The two artists turned impulsively towards Frenhofer, beginning to understand, although but vaguely, the state of ecstasy in which he lived.
"He acts in perfect good faith," said Porbus.
"Yes, my friend," said the old man, rousing himself, "one must have faith, faith in art, and must live a long while with his work, to produce such a creation. Some of those shadows have cost me many hours of toil. See, on the cheek, just below the eye, there is a faint penumbra, which, if you notice it in nature, will seem to you almost beyond reproduction. Well, do you think that that effect did not cost me unheard-of trouble? But look closely at my work, my dear Porbus, and you will understand better what I said to you as to the method of treating modelling and outlines. Look at the light on the breast, and see how, by a succession of strongly emphasised touches and retouches, I have succeeded in reproducing the real light, and in combining it with the polished whiteness of the light tones; and how by the opposite means, by effacing the lumps and the roughness of the colours, I have been able, by softly retouching the outline of my figure, drowned in the half-tint, to take away even a suggestion of drawing and of artificial means, and to give it the aspect and the roundness of nature itself. Go nearer, and you will see the work better. At a distance it is imperceptible. Look, just here it is very remarkable, I think."

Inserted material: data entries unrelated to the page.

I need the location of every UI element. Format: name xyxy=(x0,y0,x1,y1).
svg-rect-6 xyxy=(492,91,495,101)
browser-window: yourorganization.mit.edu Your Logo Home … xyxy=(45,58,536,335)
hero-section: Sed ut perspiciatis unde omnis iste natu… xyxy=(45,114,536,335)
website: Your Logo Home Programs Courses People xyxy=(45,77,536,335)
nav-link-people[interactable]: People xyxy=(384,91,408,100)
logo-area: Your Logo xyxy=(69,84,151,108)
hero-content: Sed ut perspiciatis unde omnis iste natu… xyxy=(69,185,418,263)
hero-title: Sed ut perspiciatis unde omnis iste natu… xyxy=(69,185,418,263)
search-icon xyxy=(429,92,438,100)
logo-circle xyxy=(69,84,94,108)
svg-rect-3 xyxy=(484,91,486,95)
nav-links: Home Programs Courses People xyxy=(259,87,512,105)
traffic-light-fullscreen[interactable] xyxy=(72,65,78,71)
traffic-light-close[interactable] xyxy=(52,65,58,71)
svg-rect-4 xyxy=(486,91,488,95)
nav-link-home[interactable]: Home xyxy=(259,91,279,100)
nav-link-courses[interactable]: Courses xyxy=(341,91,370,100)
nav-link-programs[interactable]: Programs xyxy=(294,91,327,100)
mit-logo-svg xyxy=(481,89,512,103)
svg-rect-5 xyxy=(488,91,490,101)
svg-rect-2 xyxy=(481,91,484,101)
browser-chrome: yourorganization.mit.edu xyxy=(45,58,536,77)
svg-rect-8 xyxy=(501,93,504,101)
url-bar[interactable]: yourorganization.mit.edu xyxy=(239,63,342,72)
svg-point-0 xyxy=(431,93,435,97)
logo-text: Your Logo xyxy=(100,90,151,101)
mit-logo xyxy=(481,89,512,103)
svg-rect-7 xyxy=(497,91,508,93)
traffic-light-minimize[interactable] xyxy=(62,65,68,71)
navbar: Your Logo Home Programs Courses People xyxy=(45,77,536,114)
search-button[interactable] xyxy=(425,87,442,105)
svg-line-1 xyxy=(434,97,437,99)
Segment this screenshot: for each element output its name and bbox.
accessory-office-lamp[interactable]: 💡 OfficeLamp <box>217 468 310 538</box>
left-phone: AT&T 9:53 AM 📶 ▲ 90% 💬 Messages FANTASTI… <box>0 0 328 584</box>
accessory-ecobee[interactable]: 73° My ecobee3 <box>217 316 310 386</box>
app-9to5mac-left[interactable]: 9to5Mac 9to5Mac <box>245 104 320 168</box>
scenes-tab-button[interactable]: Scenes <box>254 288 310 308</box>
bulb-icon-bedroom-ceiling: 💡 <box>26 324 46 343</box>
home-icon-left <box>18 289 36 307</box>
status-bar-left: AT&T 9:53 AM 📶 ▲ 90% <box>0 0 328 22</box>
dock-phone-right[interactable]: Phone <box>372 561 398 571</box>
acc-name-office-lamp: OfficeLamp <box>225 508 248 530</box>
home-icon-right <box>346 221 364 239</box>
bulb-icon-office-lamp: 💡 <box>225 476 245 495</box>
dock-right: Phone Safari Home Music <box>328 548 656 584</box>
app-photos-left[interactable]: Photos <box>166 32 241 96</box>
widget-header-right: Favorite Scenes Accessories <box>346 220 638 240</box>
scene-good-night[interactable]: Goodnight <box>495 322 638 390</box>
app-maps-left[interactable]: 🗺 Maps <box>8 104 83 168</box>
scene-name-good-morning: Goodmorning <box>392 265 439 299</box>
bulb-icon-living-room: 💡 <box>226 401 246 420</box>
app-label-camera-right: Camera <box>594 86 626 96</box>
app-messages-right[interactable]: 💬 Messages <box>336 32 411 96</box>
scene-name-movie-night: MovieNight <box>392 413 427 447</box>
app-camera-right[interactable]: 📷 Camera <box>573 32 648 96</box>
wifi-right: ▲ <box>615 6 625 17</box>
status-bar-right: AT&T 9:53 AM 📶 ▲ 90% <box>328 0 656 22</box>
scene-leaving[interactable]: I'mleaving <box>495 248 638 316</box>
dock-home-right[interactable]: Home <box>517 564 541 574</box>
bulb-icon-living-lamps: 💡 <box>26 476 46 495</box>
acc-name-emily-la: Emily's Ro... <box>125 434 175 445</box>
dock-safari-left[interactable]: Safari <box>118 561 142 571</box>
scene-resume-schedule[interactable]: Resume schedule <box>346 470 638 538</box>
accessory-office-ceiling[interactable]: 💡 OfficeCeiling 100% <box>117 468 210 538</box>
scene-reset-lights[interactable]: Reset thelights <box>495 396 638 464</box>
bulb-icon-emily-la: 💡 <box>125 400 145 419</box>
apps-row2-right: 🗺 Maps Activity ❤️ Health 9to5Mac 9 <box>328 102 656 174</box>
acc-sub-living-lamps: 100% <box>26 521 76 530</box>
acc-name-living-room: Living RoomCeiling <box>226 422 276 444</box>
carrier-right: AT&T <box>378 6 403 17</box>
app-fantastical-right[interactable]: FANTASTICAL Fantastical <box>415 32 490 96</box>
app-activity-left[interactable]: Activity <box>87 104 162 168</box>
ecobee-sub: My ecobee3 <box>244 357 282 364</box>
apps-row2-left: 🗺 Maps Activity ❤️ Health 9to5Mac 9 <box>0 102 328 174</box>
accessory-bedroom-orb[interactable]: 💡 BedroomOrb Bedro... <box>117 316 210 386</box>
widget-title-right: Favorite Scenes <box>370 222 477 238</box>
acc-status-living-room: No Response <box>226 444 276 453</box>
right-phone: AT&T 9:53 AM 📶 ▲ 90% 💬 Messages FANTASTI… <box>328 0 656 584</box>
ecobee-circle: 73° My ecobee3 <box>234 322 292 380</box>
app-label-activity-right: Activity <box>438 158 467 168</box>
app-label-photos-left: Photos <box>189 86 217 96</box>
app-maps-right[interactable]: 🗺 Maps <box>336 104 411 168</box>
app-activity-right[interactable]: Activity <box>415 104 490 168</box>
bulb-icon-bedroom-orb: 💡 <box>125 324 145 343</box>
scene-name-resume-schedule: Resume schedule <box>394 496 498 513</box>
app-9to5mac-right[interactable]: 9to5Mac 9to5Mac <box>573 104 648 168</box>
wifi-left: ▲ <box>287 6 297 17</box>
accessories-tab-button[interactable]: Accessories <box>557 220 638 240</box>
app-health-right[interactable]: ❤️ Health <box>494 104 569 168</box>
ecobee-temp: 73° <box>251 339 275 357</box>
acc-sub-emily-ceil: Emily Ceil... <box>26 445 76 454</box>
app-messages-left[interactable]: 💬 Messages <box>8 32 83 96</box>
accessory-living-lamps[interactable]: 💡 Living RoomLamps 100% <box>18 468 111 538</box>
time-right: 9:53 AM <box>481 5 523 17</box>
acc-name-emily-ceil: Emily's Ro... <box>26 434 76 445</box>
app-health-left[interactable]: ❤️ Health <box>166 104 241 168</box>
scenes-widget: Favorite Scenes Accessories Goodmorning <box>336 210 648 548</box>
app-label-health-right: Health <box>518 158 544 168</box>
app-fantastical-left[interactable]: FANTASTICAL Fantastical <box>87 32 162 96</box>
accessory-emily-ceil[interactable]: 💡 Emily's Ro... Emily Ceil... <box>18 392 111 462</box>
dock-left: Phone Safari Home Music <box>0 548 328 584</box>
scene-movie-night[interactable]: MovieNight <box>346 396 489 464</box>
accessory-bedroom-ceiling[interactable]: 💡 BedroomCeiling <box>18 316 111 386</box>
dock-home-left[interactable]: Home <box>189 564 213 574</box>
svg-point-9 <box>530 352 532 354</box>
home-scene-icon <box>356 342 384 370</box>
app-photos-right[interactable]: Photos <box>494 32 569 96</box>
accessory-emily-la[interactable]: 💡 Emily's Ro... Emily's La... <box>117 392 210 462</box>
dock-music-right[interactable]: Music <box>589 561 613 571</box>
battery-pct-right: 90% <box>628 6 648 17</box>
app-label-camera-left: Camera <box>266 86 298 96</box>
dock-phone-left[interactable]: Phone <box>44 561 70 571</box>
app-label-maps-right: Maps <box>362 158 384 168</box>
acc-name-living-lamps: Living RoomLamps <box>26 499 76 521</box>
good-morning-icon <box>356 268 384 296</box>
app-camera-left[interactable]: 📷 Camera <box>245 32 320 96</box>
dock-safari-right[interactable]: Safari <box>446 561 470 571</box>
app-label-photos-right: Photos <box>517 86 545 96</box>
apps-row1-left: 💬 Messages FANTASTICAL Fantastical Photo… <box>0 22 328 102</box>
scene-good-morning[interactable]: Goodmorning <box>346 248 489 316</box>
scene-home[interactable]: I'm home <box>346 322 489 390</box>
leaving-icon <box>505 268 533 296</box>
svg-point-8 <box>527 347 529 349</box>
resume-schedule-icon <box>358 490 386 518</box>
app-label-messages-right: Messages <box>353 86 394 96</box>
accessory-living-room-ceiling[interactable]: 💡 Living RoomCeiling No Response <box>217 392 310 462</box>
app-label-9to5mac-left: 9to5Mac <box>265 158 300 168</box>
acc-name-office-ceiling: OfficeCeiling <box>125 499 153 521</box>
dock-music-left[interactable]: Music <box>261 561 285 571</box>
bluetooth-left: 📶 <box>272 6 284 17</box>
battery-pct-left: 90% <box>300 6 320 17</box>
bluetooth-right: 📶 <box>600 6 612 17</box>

And with the end of his brush he pointed out to the two painters a layer of light paint.
Porbus laid his hand on the old man's shoulder and said, turning to Poussin:
"Do you know that we have before us a very great painter?"
"He is even more poet than painter," replied Poussin, gravely.
"Here," rejoined Porbus, pointing to the canvas, "here ends our art on earth."
"And from here it soars upwards and disappears in the skies," said Poussin.
"How much pleasure is concentrated on this piece of canvas!" cried Porbus.
The old man, completely distraught, did not listen to them; he was smiling at that ideal woman.
"But sooner or later he will discover that there is nothing on his canvas!" exclaimed Poussin.
"Nothing on my canvas!" cried Frenhofer, gazing at the two painters and at his alleged picture in turn.
"What have you done?" whispered Porbus to Poussin.
The old man grasped the young man's arm violently, and said to him:
"You see nothing, you clown! you boor! you idiot! you villain! Then why did you come up here? – My dear Porbus," he continued, turning towards the painter; "is it possible that you too would mock at me? I am your friend; tell me, have I spoiled my picture?"
Porbus hesitated, not daring to say anything; but the anxiety depicted on the old man's pale face was so heartrending that he pointed to the canvas, saying:
"Look!"
Frenhofer gazed at his picture for a moment, and staggered.